→ **Work instruction**
Report each line from the listing that the string "terbuka" appears in.

-=-=-

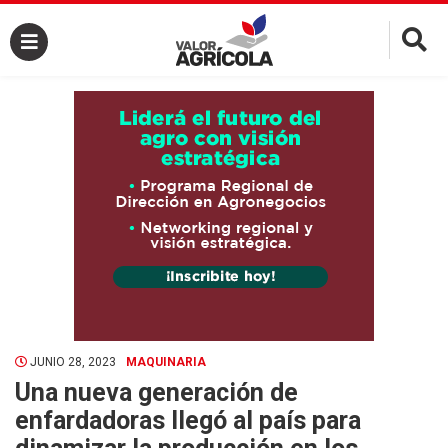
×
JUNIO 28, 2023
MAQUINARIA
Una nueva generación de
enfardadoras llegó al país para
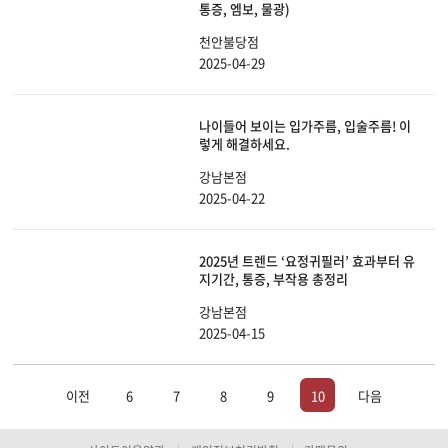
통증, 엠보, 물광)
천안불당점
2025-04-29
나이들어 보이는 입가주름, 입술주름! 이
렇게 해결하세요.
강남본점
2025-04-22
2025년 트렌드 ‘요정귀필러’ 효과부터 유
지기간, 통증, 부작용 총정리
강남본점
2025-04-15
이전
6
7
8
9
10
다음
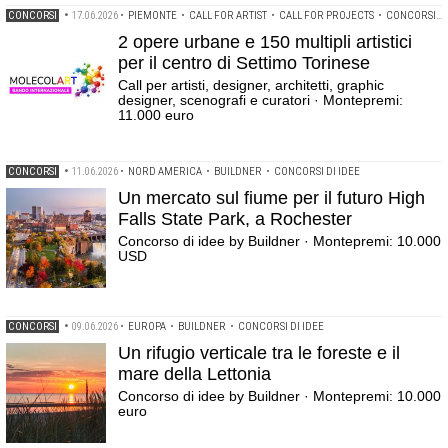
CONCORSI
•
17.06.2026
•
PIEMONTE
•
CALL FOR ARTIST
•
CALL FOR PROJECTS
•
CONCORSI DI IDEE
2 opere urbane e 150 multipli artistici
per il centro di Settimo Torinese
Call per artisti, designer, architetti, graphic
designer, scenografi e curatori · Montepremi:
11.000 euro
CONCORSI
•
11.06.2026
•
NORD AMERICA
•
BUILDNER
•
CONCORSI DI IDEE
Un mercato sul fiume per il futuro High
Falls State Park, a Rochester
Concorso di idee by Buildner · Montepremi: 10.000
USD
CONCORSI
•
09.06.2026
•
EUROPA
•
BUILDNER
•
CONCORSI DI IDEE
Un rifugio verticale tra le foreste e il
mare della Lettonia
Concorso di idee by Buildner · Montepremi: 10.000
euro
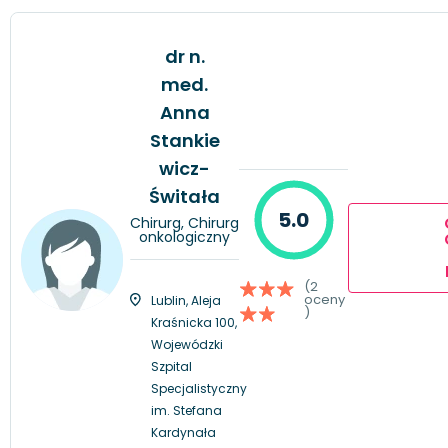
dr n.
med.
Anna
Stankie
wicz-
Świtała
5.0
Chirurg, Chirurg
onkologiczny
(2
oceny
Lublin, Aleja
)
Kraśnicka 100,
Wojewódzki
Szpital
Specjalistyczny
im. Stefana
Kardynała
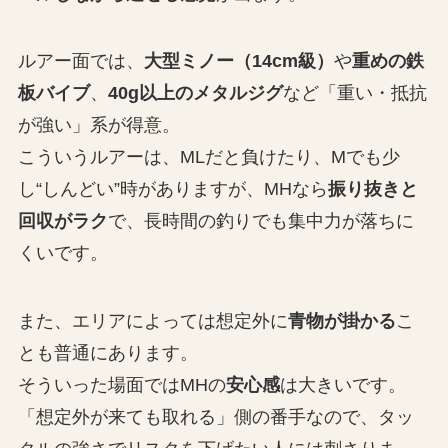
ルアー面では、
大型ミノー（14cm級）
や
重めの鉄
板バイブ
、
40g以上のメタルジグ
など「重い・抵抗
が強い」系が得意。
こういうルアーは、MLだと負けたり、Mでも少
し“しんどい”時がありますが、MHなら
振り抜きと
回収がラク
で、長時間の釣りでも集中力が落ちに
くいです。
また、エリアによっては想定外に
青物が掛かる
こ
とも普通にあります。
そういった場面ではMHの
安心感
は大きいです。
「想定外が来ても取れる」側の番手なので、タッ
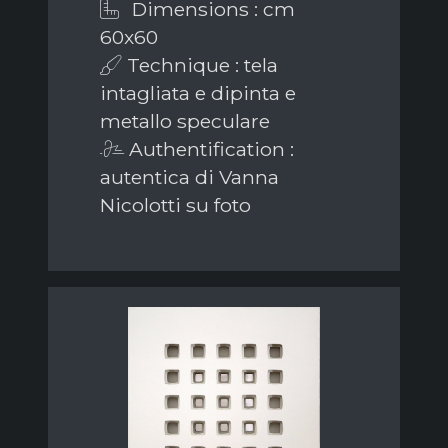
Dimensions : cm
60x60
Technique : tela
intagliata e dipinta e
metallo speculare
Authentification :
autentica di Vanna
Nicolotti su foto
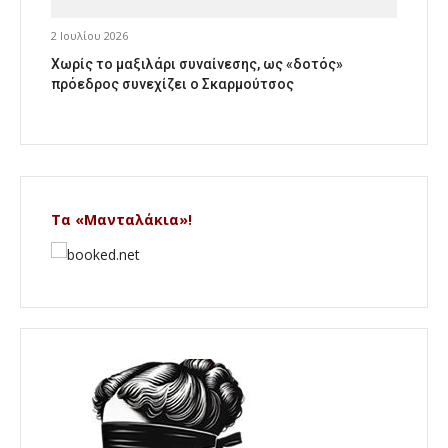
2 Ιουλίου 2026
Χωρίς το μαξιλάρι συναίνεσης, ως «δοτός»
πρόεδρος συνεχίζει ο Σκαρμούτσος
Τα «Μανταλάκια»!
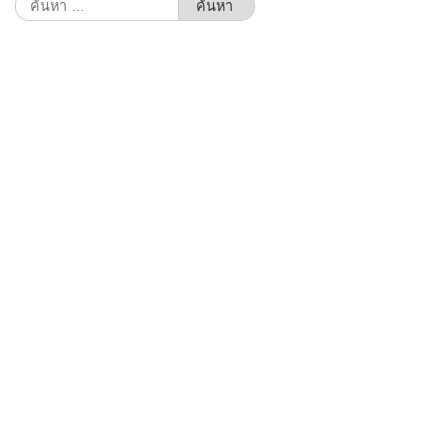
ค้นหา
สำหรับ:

-=-=-

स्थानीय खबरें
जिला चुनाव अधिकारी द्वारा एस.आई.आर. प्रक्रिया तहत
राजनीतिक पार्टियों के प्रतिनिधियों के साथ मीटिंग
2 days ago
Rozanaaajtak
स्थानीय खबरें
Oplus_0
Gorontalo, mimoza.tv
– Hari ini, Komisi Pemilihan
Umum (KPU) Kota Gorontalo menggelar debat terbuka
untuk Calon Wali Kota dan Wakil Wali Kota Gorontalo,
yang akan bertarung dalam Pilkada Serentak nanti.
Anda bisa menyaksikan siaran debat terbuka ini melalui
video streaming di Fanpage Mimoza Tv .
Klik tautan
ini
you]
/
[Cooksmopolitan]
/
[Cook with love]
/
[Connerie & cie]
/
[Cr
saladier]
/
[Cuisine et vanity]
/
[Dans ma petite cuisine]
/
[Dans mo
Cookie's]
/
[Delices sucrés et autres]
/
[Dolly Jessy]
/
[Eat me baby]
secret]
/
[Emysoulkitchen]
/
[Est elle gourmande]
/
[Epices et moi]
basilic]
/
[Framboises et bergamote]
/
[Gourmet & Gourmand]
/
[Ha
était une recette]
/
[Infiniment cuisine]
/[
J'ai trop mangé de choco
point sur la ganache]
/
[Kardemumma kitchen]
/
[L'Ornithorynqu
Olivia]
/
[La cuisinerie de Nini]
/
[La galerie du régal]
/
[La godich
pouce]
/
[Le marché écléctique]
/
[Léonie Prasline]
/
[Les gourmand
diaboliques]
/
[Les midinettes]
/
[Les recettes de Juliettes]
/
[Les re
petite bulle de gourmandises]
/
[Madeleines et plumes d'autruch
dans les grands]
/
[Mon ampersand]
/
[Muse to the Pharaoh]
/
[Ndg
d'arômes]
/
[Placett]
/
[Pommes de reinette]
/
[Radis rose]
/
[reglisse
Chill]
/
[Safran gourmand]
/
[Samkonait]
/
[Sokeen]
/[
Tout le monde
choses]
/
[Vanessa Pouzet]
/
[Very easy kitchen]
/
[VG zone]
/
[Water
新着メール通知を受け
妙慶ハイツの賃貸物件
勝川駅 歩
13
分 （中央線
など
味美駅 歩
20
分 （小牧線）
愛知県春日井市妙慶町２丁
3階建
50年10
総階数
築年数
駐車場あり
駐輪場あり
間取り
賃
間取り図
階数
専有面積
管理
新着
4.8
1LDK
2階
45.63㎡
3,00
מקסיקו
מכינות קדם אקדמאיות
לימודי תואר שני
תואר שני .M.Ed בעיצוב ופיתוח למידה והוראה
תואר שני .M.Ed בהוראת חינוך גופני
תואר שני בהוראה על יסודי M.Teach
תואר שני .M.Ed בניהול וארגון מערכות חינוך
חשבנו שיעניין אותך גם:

-=-=-

→ **Exercise answer**
Umum (KPU) Kota Gorontalo menggelar debat terbuka
Anda bisa menyaksikan siaran debat terbuka ini melalui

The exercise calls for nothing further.